RECESSION: OPPORTUNITIES TO SEIZE
“Recessions are always opportunities,” Touati goes on. “People who look ahead to the future and innovate won’t necessarily come out on top in the short term, but they’re on the right track. Unfortunately, we’ve been affected by the American subprime system, whereby huge profits were promised for minimal risks. The recession should be over by now: global growth excluding inflation is approaching 3.5%. Except in the Eurozone. So what do we do?”
According to Véronique Di Benedetto, VP of Econocom, the answer is by leveraging the added value and competitiveness offered by digital technologies in order to breathe new life into business models and offerings and thus ensure strong, sustainable growth:
“The system has changed and we’re now in an “experience”-based economy where the focus is on the client. We should relish this opportunity and bear in mind certain key elements: customers are no longer prepared to pay a lot for a product with no added value. They want something unique, easy to use (intuitive) and personalised. They want a completely unique, tailored experience. So that’s what we have to give them. To do so, companies need greater collaboration between the various in-house skills, clients and the whole ecosystem. The economy is becoming collaborative and companies are becoming more extensive, thanks mainly to the social networks. This is a wonderful driver for innovation and new technologies contribute enormously to this.”

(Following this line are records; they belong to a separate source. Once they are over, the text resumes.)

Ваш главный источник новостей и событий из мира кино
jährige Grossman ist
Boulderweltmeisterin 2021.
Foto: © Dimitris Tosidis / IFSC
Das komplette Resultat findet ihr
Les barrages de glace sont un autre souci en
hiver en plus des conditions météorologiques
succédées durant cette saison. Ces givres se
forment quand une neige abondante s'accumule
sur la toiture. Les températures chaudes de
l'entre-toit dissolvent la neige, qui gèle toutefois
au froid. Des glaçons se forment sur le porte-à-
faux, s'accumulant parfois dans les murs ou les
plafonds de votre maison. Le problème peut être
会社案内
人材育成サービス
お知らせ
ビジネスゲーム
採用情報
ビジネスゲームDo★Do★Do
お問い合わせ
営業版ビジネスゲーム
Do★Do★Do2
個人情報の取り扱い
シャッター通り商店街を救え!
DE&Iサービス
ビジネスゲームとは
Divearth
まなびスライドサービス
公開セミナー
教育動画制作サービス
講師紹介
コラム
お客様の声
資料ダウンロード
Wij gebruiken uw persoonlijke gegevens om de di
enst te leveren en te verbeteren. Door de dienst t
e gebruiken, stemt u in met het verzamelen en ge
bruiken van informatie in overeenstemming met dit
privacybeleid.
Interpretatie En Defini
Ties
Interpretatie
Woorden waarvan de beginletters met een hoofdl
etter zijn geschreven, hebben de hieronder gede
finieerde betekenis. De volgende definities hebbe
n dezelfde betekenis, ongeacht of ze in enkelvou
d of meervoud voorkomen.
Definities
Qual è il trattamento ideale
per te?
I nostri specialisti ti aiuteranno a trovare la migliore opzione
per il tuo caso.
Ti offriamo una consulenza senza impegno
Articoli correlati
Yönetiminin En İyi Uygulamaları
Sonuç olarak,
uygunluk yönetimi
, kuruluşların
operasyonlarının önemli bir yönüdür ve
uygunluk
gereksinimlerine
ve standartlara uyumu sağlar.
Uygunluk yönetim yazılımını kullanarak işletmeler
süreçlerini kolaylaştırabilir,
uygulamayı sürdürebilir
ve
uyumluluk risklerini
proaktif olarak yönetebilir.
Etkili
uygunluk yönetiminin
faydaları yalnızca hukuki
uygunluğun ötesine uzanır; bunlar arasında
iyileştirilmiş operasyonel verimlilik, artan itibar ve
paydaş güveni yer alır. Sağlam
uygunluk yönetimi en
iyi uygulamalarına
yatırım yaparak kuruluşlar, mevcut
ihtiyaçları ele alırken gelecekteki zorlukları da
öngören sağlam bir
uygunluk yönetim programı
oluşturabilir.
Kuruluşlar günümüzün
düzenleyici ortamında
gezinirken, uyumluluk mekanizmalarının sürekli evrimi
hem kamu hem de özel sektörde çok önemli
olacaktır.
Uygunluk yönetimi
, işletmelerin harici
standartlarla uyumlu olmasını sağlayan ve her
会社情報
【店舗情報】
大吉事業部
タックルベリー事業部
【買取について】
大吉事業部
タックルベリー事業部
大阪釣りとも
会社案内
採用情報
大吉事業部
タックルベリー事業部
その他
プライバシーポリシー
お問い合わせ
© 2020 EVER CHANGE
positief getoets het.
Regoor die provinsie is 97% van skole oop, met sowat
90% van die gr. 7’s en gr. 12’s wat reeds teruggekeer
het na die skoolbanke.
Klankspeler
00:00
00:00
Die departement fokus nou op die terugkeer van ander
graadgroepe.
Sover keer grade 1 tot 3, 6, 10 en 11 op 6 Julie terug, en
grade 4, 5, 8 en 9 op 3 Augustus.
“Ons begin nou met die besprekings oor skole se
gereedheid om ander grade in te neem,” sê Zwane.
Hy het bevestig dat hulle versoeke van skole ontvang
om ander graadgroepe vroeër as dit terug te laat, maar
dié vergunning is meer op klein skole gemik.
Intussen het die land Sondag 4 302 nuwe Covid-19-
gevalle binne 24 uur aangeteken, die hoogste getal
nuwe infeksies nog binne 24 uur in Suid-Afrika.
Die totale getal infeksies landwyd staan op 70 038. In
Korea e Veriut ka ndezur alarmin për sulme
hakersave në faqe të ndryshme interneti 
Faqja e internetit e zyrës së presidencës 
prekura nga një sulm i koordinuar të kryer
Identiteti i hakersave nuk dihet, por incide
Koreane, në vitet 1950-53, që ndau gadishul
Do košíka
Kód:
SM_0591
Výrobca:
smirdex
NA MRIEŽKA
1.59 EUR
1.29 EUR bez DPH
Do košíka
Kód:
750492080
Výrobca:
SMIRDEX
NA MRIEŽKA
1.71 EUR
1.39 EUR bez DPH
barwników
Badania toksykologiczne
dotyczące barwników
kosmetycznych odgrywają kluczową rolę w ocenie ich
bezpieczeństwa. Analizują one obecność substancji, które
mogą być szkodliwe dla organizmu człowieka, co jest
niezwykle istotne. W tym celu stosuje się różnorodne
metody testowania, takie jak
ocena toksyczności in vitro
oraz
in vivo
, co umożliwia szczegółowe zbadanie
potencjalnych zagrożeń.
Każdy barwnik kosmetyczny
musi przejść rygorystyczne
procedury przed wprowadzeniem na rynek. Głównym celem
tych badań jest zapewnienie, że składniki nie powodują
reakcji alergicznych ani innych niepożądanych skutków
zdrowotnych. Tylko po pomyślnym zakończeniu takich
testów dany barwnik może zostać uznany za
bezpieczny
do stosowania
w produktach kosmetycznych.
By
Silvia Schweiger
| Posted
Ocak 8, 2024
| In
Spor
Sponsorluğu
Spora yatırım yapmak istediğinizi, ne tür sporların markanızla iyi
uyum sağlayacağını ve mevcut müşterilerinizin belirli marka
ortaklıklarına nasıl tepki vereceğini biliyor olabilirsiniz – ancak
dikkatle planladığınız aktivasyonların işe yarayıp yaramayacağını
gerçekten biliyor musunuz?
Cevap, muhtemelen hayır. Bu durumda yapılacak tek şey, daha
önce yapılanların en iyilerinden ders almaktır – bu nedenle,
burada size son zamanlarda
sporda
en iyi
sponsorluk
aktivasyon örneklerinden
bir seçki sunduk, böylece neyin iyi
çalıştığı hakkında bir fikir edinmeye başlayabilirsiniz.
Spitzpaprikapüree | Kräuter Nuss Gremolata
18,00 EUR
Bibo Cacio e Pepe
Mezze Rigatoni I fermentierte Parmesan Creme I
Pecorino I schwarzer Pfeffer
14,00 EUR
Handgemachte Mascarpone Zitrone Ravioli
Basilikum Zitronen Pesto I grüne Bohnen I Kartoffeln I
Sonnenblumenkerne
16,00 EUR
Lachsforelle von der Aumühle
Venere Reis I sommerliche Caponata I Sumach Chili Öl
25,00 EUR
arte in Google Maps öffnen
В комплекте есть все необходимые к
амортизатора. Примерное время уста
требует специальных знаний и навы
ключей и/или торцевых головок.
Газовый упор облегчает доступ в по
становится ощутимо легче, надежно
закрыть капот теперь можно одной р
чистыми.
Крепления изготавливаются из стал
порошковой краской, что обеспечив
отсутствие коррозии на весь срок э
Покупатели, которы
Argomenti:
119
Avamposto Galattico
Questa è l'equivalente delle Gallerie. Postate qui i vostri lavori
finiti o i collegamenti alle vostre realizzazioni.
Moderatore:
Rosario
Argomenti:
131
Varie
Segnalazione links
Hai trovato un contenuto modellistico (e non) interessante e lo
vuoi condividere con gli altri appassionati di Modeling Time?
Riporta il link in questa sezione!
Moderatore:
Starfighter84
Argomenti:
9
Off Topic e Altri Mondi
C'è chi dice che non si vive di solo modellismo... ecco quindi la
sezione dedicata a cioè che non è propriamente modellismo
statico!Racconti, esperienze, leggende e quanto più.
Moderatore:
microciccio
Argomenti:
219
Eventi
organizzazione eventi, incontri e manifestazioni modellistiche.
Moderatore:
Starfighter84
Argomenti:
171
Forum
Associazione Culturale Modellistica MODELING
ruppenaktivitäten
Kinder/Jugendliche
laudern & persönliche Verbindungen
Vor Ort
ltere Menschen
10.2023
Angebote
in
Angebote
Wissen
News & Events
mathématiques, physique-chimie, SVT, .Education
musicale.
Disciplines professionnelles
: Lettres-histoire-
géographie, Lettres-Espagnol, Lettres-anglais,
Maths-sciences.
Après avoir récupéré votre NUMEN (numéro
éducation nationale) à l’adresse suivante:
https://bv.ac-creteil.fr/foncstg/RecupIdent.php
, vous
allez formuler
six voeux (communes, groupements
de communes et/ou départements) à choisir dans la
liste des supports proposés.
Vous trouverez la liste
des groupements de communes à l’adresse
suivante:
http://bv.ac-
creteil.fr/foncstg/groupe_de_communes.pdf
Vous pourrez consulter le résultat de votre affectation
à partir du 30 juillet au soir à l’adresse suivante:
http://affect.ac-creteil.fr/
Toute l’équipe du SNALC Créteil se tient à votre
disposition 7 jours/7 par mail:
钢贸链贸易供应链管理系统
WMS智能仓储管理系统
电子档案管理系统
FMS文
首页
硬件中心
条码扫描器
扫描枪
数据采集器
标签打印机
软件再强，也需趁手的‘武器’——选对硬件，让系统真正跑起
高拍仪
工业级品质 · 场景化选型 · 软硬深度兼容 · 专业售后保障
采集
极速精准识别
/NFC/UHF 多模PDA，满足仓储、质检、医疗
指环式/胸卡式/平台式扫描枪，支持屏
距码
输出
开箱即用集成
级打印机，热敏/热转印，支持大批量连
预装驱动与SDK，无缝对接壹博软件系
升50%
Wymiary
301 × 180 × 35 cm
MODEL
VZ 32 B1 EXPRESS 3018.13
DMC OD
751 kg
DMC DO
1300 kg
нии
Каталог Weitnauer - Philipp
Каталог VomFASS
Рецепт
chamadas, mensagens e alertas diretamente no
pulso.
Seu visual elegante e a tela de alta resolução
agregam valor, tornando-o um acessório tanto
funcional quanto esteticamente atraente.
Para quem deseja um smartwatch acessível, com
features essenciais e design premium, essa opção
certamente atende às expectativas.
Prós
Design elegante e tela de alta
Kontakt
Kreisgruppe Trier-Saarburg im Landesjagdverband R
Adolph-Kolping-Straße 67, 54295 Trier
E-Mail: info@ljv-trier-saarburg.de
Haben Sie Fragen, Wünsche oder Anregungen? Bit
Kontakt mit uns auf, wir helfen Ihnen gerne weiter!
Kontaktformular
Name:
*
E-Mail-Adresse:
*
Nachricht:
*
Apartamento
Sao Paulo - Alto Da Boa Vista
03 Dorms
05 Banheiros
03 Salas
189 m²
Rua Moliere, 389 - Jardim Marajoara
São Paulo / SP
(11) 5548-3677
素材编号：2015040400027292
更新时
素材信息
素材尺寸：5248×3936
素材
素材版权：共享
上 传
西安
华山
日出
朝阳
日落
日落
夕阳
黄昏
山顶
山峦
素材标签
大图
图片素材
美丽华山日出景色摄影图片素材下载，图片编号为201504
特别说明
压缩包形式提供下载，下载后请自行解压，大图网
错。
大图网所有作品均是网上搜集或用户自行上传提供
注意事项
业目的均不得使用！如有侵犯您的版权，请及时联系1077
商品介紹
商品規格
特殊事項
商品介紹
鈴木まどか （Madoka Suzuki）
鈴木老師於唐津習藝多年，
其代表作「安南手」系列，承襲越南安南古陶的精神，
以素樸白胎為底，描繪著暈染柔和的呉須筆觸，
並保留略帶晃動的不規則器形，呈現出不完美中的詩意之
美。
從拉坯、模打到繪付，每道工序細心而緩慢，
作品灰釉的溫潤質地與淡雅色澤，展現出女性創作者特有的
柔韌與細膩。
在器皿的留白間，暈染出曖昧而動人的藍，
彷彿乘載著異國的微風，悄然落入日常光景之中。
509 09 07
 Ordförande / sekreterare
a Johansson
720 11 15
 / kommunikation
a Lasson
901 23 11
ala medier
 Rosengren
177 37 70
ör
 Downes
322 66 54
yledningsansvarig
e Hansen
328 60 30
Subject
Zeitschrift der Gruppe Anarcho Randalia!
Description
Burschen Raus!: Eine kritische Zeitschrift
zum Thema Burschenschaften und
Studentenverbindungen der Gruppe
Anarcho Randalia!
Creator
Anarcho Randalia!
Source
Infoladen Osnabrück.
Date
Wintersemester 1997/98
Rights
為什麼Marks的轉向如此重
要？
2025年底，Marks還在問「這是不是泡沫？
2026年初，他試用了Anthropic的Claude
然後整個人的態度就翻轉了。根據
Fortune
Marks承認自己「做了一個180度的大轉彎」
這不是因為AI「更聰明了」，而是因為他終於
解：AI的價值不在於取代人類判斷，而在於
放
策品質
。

This advocate of digital for all, now gives an example:
“People look at their smartphone up to 150 times a day. And yet only 15% of companies have developed a mobile app. Companies who invest in a digital transformation will experience growth rates 3 to 6 times higher than others. This mutation is possible for all companies. Digital is an undeniable driver for competitiveness and differentiation.”
LEARNING BIG LESSONS FROM INNOVATIVE LITTLE START-UPS
So is digital an indispensable step for companies? What is clear is that companies that have gone through the transformation are keeping their head above water, whilst others are struggling to keep up with new digital-savvy players.
“Instead of approaching companies who offer a service, consumers are increasingly going straight to the service,” says Véronique di Benedetto.
“That’s the risk of disintermediation. Look at Airbnb who are disintermediating the hotel industry, and Uber with taxis. Even education will be affected, with for example MOOCs and Khan Academy [free online lectures and courses, Ed]. Companies should take a leaf out of their books and reinvent themselves and their offerings. In the future all companies will be tech and business-oriented.”
There have been plenty of striking examples of this over the past few years, but can the model be applied to all companies?
According to Marc Touati, it’s all a question of mind-set :
“You have to think in terms of products and services, not one or the other, both. You need to promote your know-how, invest in R&D, innovate!”